What to do = Copy the listing below letter for letter, passing over each picture.

Input data =
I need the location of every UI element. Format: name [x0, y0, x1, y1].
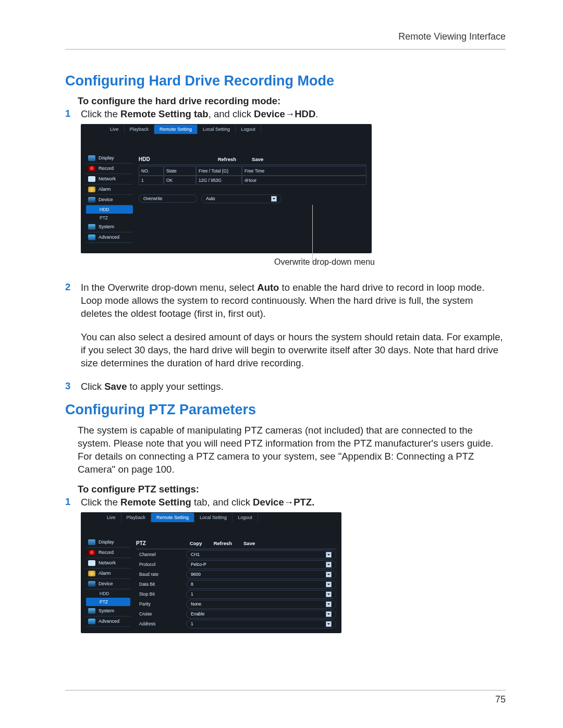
- cruise-dropdown[interactable]: Enable: [186, 610, 336, 619]
- monitor-icon: [88, 155, 95, 161]
- tab-logout[interactable]: Logout: [236, 125, 261, 134]
- ptz-panel: PTZ Copy Refresh Save Channel CH1 Protoc…: [133, 534, 341, 633]
- step-number: 1: [65, 108, 81, 121]
- panel-title: HDD: [139, 156, 150, 162]
- sidebar-sub-hdd[interactable]: HDD: [86, 589, 130, 598]
- baud-dropdown[interactable]: 9600: [186, 570, 336, 579]
- ptz-label: Cruise: [136, 610, 186, 618]
- section2-intro: The system is capable of manipulating PT…: [78, 424, 506, 476]
- chevron-down-icon: [326, 601, 332, 607]
- copy-button[interactable]: Copy: [190, 540, 202, 546]
- chevron-down-icon: [326, 591, 332, 597]
- overwrite-dropdown[interactable]: Auto: [201, 194, 282, 203]
- sidebar-item-display[interactable]: Display: [86, 537, 130, 548]
- sidebar-sub-ptz[interactable]: PTZ: [86, 598, 130, 606]
- chevron-down-icon: [271, 196, 277, 202]
- panel-title: PTZ: [136, 540, 146, 546]
- sidebar-item-record[interactable]: Record: [86, 548, 130, 558]
- tab-live[interactable]: Live: [105, 125, 125, 134]
- ptz-label: Channel: [136, 551, 186, 558]
- tab-logout[interactable]: Logout: [232, 513, 258, 522]
- device-icon: [88, 581, 95, 587]
- save-button[interactable]: Save: [243, 540, 255, 546]
- sidebar-item-alarm[interactable]: Alarm: [86, 184, 133, 195]
- sidebar-item-network[interactable]: Network: [86, 174, 133, 184]
- sidebar-item-system[interactable]: System: [86, 606, 130, 616]
- hdd-panel: HDD Refresh Save NO. State Free / Total …: [136, 150, 372, 246]
- stopbit-dropdown[interactable]: 1: [186, 590, 336, 599]
- step-text: Click the Remote Setting tab, and click …: [81, 108, 506, 121]
- section2-title: Configuring PTZ Parameters: [65, 402, 506, 418]
- th-free: Free / Total (G): [196, 166, 242, 176]
- tab-playback[interactable]: Playback: [121, 513, 152, 522]
- sidebar-sub-hdd[interactable]: HDD: [86, 205, 133, 214]
- databit-dropdown[interactable]: 8: [186, 580, 336, 589]
- ptz-row-baud: Baud rate 9600: [136, 570, 336, 579]
- sidebar-item-advanced[interactable]: Advanced: [86, 616, 130, 627]
- tab-remote-setting[interactable]: Remote Setting: [154, 125, 198, 134]
- sidebar-sub-ptz[interactable]: PTZ: [86, 214, 133, 222]
- chevron-down-icon: [326, 582, 332, 587]
- device-icon: [88, 197, 95, 203]
- section1-title: Configuring Hard Drive Recording Mode: [65, 73, 506, 89]
- sidebar-item-alarm[interactable]: Alarm: [86, 569, 130, 579]
- ptz-label: Stop Bit: [136, 590, 186, 598]
- system-icon: [88, 608, 95, 614]
- parity-dropdown[interactable]: None: [186, 600, 336, 609]
- refresh-button[interactable]: Refresh: [214, 540, 232, 546]
- topnav: Live Playback Remote Setting Local Setti…: [81, 512, 341, 523]
- ptz-row-parity: Parity None: [136, 600, 336, 609]
- step-2-paragraph: You can also select a desired amount of …: [81, 331, 506, 370]
- sidebar-item-advanced[interactable]: Advanced: [86, 232, 133, 243]
- sidebar-item-network[interactable]: Network: [86, 558, 130, 569]
- sidebar-item-device[interactable]: Device: [86, 195, 133, 205]
- monitor-icon: [88, 539, 95, 545]
- tab-live[interactable]: Live: [102, 513, 121, 522]
- sidebar-item-display[interactable]: Display: [86, 153, 133, 164]
- chevron-down-icon: [326, 552, 332, 558]
- header-right: Remote Viewing Interface: [398, 31, 506, 42]
- sidebar-item-record[interactable]: Record: [86, 164, 133, 174]
- chevron-down-icon: [326, 621, 332, 627]
- callout-line: [312, 205, 313, 262]
- header-rule: [65, 49, 506, 50]
- tab-local-setting[interactable]: Local Setting: [198, 125, 236, 134]
- refresh-button[interactable]: Refresh: [218, 156, 236, 162]
- ptz-row-stopbit: Stop Bit 1: [136, 590, 336, 599]
- protocol-dropdown[interactable]: Pelco-P: [186, 560, 336, 569]
- globe-icon: [88, 560, 95, 566]
- ptz-row-protocol: Protocol Pelco-P: [136, 560, 336, 569]
- table-row: 1 OK 12G / 953G 4Hour: [139, 176, 366, 185]
- step-2: 2 In the Overwrite drop-down menu, selec…: [65, 281, 506, 320]
- ptz-label: Protocol: [136, 561, 186, 568]
- section1-subhead: To configure the hard drive recording mo…: [78, 95, 506, 107]
- ptz-row-channel: Channel CH1: [136, 550, 336, 559]
- ptz-row-cruise: Cruise Enable: [136, 610, 336, 619]
- tab-playback[interactable]: Playback: [125, 125, 155, 134]
- section2-step-1: 1 Click the Remote Setting tab, and clic…: [65, 496, 506, 509]
- step-text: Click the Remote Setting tab, and click …: [81, 496, 506, 509]
- save-button[interactable]: Save: [252, 156, 263, 162]
- system-icon: [88, 224, 95, 230]
- ptz-row-address: Address 1: [136, 620, 336, 628]
- ptz-label: Baud rate: [136, 571, 186, 578]
- td-free: 12G / 953G: [196, 176, 242, 185]
- td-no: 1: [139, 176, 164, 185]
- td-freetime: 4Hour: [242, 176, 366, 185]
- tab-local-setting[interactable]: Local Setting: [194, 513, 232, 522]
- chevron-down-icon: [326, 572, 332, 577]
- page-number: 75: [495, 694, 506, 705]
- address-dropdown[interactable]: 1: [186, 620, 336, 628]
- step-number: 2: [65, 281, 81, 320]
- ptz-row-databit: Data Bit 8: [136, 580, 336, 589]
- section2-subhead: To configure PTZ settings:: [78, 484, 506, 495]
- th-freetime: Free Time: [242, 166, 366, 176]
- alarm-icon: [88, 187, 95, 192]
- chevron-down-icon: [326, 562, 332, 567]
- channel-dropdown[interactable]: CH1: [186, 550, 336, 559]
- screenshot-hdd: Live Playback Remote Setting Local Setti…: [81, 124, 372, 253]
- advanced-icon: [88, 235, 95, 240]
- sidebar-item-device[interactable]: Device: [86, 579, 130, 589]
- tab-remote-setting[interactable]: Remote Setting: [151, 513, 194, 522]
- sidebar-item-system[interactable]: System: [86, 222, 133, 232]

Written response =
I need the location of every UI element. Format: name [x0, y0, x1, y1].
- cruise-dropdown[interactable]: Enable: [186, 610, 336, 619]
- monitor-icon: [88, 155, 95, 161]
- tab-logout[interactable]: Logout: [236, 125, 261, 134]
- ptz-panel: PTZ Copy Refresh Save Channel CH1 Protoc…: [133, 534, 341, 633]
- step-number: 1: [65, 108, 81, 121]
- panel-title: HDD: [139, 156, 150, 162]
- sidebar-sub-hdd[interactable]: HDD: [86, 589, 130, 598]
- baud-dropdown[interactable]: 9600: [186, 570, 336, 579]
- ptz-label: Cruise: [136, 610, 186, 618]
- section2-intro: The system is capable of manipulating PT…: [78, 424, 506, 476]
- chevron-down-icon: [326, 601, 332, 607]
- copy-button[interactable]: Copy: [190, 540, 202, 546]
- chevron-down-icon: [326, 591, 332, 597]
- overwrite-dropdown[interactable]: Auto: [201, 194, 282, 203]
- sidebar-item-display[interactable]: Display: [86, 537, 130, 548]
- sidebar-sub-ptz[interactable]: PTZ: [86, 598, 130, 606]
- chevron-down-icon: [271, 196, 277, 202]
- panel-title: PTZ: [136, 540, 146, 546]
- sidebar-item-record[interactable]: Record: [86, 548, 130, 558]
- tab-live[interactable]: Live: [105, 125, 125, 134]
- ptz-label: Channel: [136, 551, 186, 558]
- tab-logout[interactable]: Logout: [232, 513, 258, 522]
- device-icon: [88, 581, 95, 587]
- save-button[interactable]: Save: [243, 540, 255, 546]
- sidebar-item-alarm[interactable]: Alarm: [86, 184, 133, 195]
- sidebar-item-network[interactable]: Network: [86, 174, 133, 184]
- sidebar-item-system[interactable]: System: [86, 606, 130, 616]
- hdd-panel: HDD Refresh Save NO. State Free / Total …: [136, 150, 372, 246]
- stopbit-dropdown[interactable]: 1: [186, 590, 336, 599]
- step-text: Click the Remote Setting tab, and click …: [81, 108, 506, 121]
- section2-title: Configuring PTZ Parameters: [65, 402, 506, 418]
- th-free: Free / Total (G): [196, 166, 242, 176]
- tab-playback[interactable]: Playback: [121, 513, 152, 522]
- sidebar-sub-hdd[interactable]: HDD: [86, 205, 133, 214]
- databit-dropdown[interactable]: 8: [186, 580, 336, 589]
- ptz-row-baud: Baud rate 9600: [136, 570, 336, 579]
- sidebar-item-advanced[interactable]: Advanced: [86, 616, 130, 627]
- tab-remote-setting[interactable]: Remote Setting: [154, 125, 198, 134]
- sidebar-sub-ptz[interactable]: PTZ: [86, 214, 133, 222]
- chevron-down-icon: [326, 582, 332, 587]
- device-icon: [88, 197, 95, 203]
- section1-title: Configuring Hard Drive Recording Mode: [65, 73, 506, 89]
- sidebar-item-alarm[interactable]: Alarm: [86, 569, 130, 579]
- ptz-label: Stop Bit: [136, 590, 186, 598]
- system-icon: [88, 608, 95, 614]
- parity-dropdown[interactable]: None: [186, 600, 336, 609]
- refresh-button[interactable]: Refresh: [214, 540, 232, 546]
- topnav: Live Playback Remote Setting Local Setti…: [81, 512, 341, 523]
- ptz-row-parity: Parity None: [136, 600, 336, 609]
- step-2-paragraph: You can also select a desired amount of …: [81, 331, 506, 370]
- sidebar-item-advanced[interactable]: Advanced: [86, 232, 133, 243]
- sidebar-item-network[interactable]: Network: [86, 558, 130, 569]
- sidebar-item-device[interactable]: Device: [86, 195, 133, 205]
- monitor-icon: [88, 539, 95, 545]
- tab-live[interactable]: Live: [102, 513, 121, 522]
- sidebar-item-display[interactable]: Display: [86, 153, 133, 164]
- chevron-down-icon: [326, 552, 332, 558]
- header-right: Remote Viewing Interface: [398, 31, 506, 42]
- sidebar-item-record[interactable]: Record: [86, 164, 133, 174]
- chevron-down-icon: [326, 621, 332, 627]
- callout-line: [312, 205, 313, 262]
- header-rule: [65, 49, 506, 50]
- tab-local-setting[interactable]: Local Setting: [198, 125, 236, 134]
- refresh-button[interactable]: Refresh: [218, 156, 236, 162]
- ptz-row-stopbit: Stop Bit 1: [136, 590, 336, 599]
- protocol-dropdown[interactable]: Pelco-P: [186, 560, 336, 569]
- globe-icon: [88, 560, 95, 566]
- ptz-row-protocol: Protocol Pelco-P: [136, 560, 336, 569]
- table-row: 1 OK 12G / 953G 4Hour: [139, 176, 366, 185]
- step-2: 2 In the Overwrite drop-down menu, selec…: [65, 281, 506, 320]
- ptz-label: Protocol: [136, 561, 186, 568]
- section1-subhead: To configure the hard drive recording mo…: [78, 95, 506, 107]
- ptz-row-channel: Channel CH1: [136, 550, 336, 559]
- ptz-row-cruise: Cruise Enable: [136, 610, 336, 619]
- tab-playback[interactable]: Playback: [125, 125, 155, 134]
- section2-step-1: 1 Click the Remote Setting tab, and clic…: [65, 496, 506, 509]
- step-text: Click the Remote Setting tab, and click …: [81, 496, 506, 509]
- save-button[interactable]: Save: [252, 156, 263, 162]
- system-icon: [88, 224, 95, 230]
- ptz-row-address: Address 1: [136, 620, 336, 628]
- ptz-label: Baud rate: [136, 571, 186, 578]
- td-free: 12G / 953G: [196, 176, 242, 185]
- td-no: 1: [139, 176, 164, 185]
- td-freetime: 4Hour: [242, 176, 366, 185]
- tab-local-setting[interactable]: Local Setting: [194, 513, 232, 522]
- chevron-down-icon: [326, 572, 332, 577]
- page-number: 75: [495, 694, 506, 705]
- address-dropdown[interactable]: 1: [186, 620, 336, 628]
- step-number: 2: [65, 281, 81, 320]
- ptz-row-databit: Data Bit 8: [136, 580, 336, 589]
- section2-subhead: To configure PTZ settings:: [78, 484, 506, 495]
- th-freetime: Free Time: [242, 166, 366, 176]
- alarm-icon: [88, 187, 95, 192]
- chevron-down-icon: [326, 562, 332, 567]
- channel-dropdown[interactable]: CH1: [186, 550, 336, 559]
- screenshot-hdd: Live Playback Remote Setting Local Setti…: [81, 124, 372, 253]
- advanced-icon: [88, 235, 95, 240]
- sidebar-item-device[interactable]: Device: [86, 579, 130, 589]
- tab-remote-setting[interactable]: Remote Setting: [151, 513, 194, 522]
- sidebar-item-system[interactable]: System: [86, 222, 133, 232]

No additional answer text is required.